Stored data entries:
· · ·

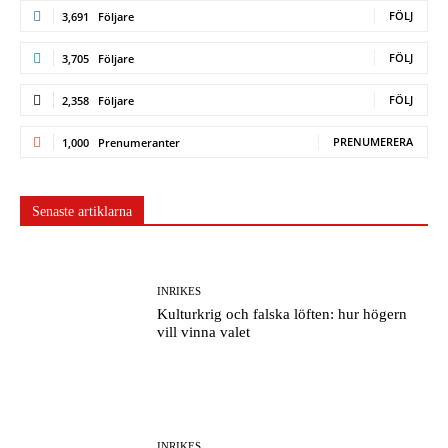
FÖLJ
3,691
Följare
FÖLJ
3,705
Följare
FÖLJ
2,358
Följare
PRENUMERERA
1,000
Prenumeranter
Senaste artiklarna
INRIKES
Kulturkrig och falska löften: hur högern
vill vinna valet
INRIKES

· · ·

Problem to work on
Verbatim repeat, images removed: give each entry again exactly as it reads.

Answer for the task
FÖLJ
3,691
Följare
FÖLJ
3,705
Följare
FÖLJ
2,358
Följare
PRENUMERERA
1,000
Prenumeranter
Senaste artiklarna
INRIKES
Kulturkrig och falska löften: hur högern
vill vinna valet
INRIKES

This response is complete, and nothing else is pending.